Les Vignes. — Dessin de Vuillier, d’après nature.


Des Vignes au Rozier, la navigation, sans être le moins du monde périlleuse, est plus difficile, et il est nécessaire de prendre dans le village de véritables bateliers. Le Tarn est encombré d’énormes blocs de rochers, cachés parfois sous l’eau : on compte vingt-cinq rapides sur un parcours de 10 kilomètres, et deux de ces rapides sont de véritables petites cascades, enserrées entre des roches laissant à peine place à la largeur du bateau[1]. Avec les Gall ou tels autres bateliers expérimentés, cette descente « à la canadienne », ainsi que le dit Onésime Reclus, est un vrai plaisir ; on a l’émotion du danger et l’on ne court en réalité aucun risque.

Cette descente est même si attachante comme sport que l’on oublie de regarder le magnifique cadre du tableau, et je conseillerais vivement aux voyageurs qui voudraient bien voir cette partie du cagnon de descendre d’abord à pied au Rozier, puis de revenir aux Vignes par l’un des deux causses et alors, mais seulement alors, de faire la descente en bateau. Ces deux excursions se complètent l’une l’autre, et chacune d’elles est de haut goût. Il faut une heure trente minutes en bateau, ou deux heures à pied, pour arriver au Rozier. Aujourd’hui partons par le sentier ; demain ou après-demain nous partirons en barque. La route muletière longe la rive droite du Tarn, montant et descendant tour à tour au gré des rochers. Nous passons devant une jolie source et nous laissons à droite les lacets de la route qui escalade la muraille du causse et conduit à Saint-Rome, au Massegros, etc. La distance des Vignes à Saint-Rome est de 1 200 mètres à vol d’oiseau, sur 500 mètres de différence de niveau, rachetés par environ 6 kilomètres de route en lacets.

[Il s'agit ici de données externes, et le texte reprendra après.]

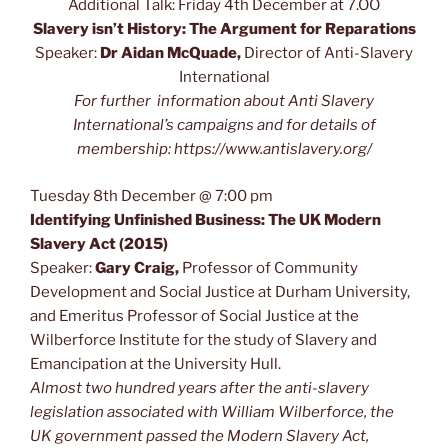
Additional Talk: Friday 4th December at 7.OO
Slavery isn’t History: The Argument for Reparations
Speaker:
Dr Aidan McQuade,
Director of Anti-Slavery
International
For further information about Anti Slavery
International’s campaigns and for details of
membership: https://www.antislavery.org/
Tuesday 8th December @ 7:00 pm
Identifying Unfinished Business: The UK Modern
Slavery Act (2015)
Speaker:
Gary Craig,
Professor of Community
Development and Social Justice at Durham University,
and Emeritus Professor of Social Justice at the
Wilberforce Institute for the study of Slavery and
Emancipation at the University Hull.
Almost two hundred years after the anti-slavery
legislation associated with William Wilberforce, the
UK government passed the Modern Slavery Act,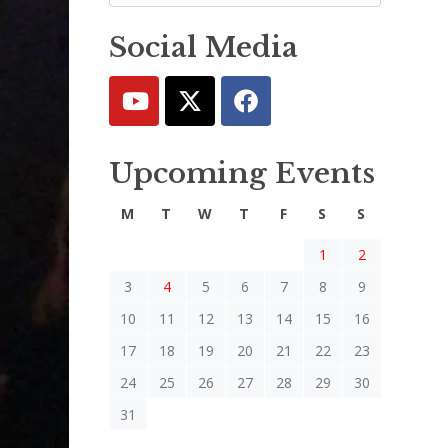
Social Media
Upcoming Events
M
T
W
T
F
S
S
1
2
3
4
5
6
7
8
9
10
11
12
13
14
15
16
17
18
19
20
21
22
23
24
25
26
27
28
29
30
31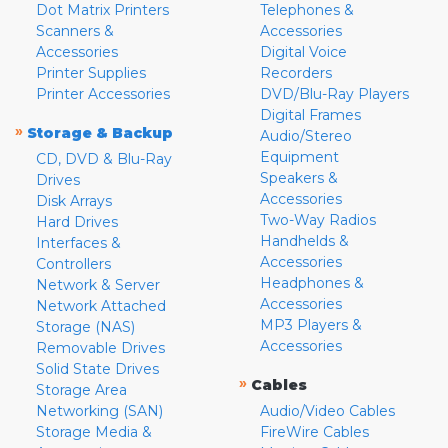
Dot Matrix Printers
Telephones &
Scanners &
Accessories
Accessories
Digital Voice
Printer Supplies
Recorders
Printer Accessories
DVD/Blu-Ray Players
Digital Frames
»
Storage & Backup
Audio/Stereo
Equipment
CD, DVD & Blu-Ray
Speakers &
Drives
Accessories
Disk Arrays
Two-Way Radios
Hard Drives
Handhelds &
Interfaces &
Accessories
Controllers
Headphones &
Network & Server
Accessories
Network Attached
MP3 Players &
Storage (NAS)
Accessories
Removable Drives
Solid State Drives
»
Cables
Storage Area
Networking (SAN)
Audio/Video Cables
Storage Media &
FireWire Cables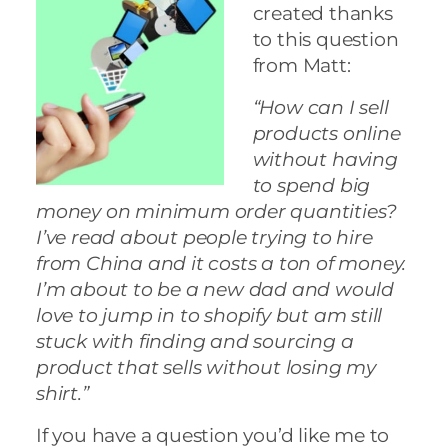
created thanks
to this question
from Matt:
“How can I sell
products online
without having
to spend big
money on minimum order quantities?
I’ve read about people trying to hire
from China and it costs a ton of money.
I’m about to be a new dad and would
love to jump in to shopify but am still
stuck with finding and sourcing a
product that sells without losing my
shirt.”
If you have a question you’d like me to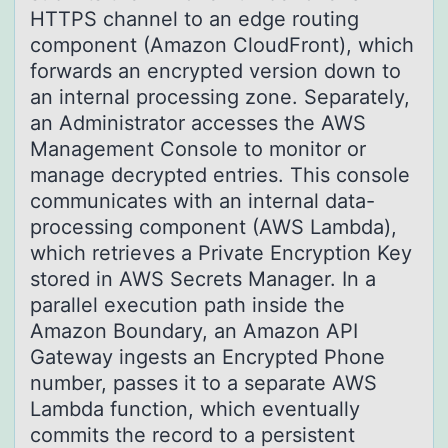
HTTPS channel to an edge routing
component (Amazon CloudFront), which
forwards an encrypted version down to
an internal processing zone. Separately,
an Administrator accesses the AWS
Management Console to monitor or
manage decrypted entries. This console
communicates with an internal data-
processing component (AWS Lambda),
which retrieves a Private Encryption Key
stored in AWS Secrets Manager. In a
parallel execution path inside the
Amazon Boundary, an Amazon API
Gateway ingests an Encrypted Phone
number, passes it to a separate AWS
Lambda function, which eventually
commits the record to a persistent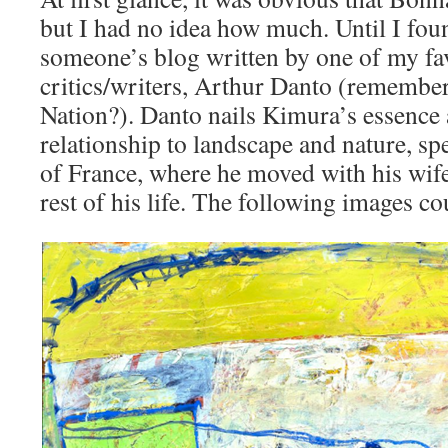
but I had no idea how much. Until I foun
someone’s blog written by one of my fav
critics/writers, Arthur Danto (remember 
Nation?). Danto nails Kimura’s essence
relationship to landscape and nature, spe
of France, where he moved with his wife 
rest of his life. The following images co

Au delà de quelques bandes de champs cultivés, nous longeons de grandes roches, souvent en surplomb. En contre-bas coule le Tarn, brillant sous le soleil ; plusieurs barques passent à nos pieds, les unes filant en aval, les autres remontant péniblement en amont ; l’une de celles-ci, manœuvrée par huit hommes, les uns tirant à la ligne dans le lit de la rivière, les autres maniant les gaffes, a grand’peine à franchir un rapide. S’il ne faut qu’une heure trente minutes à deux heures, selon l’état des eaux, pour descendre, il faut huit heures pour remonter.

  1. Les barques en usage des Vignes au Rozier sont moins larges de 50 centimètres que les barques de pêche employées en amont du pas de Soucy.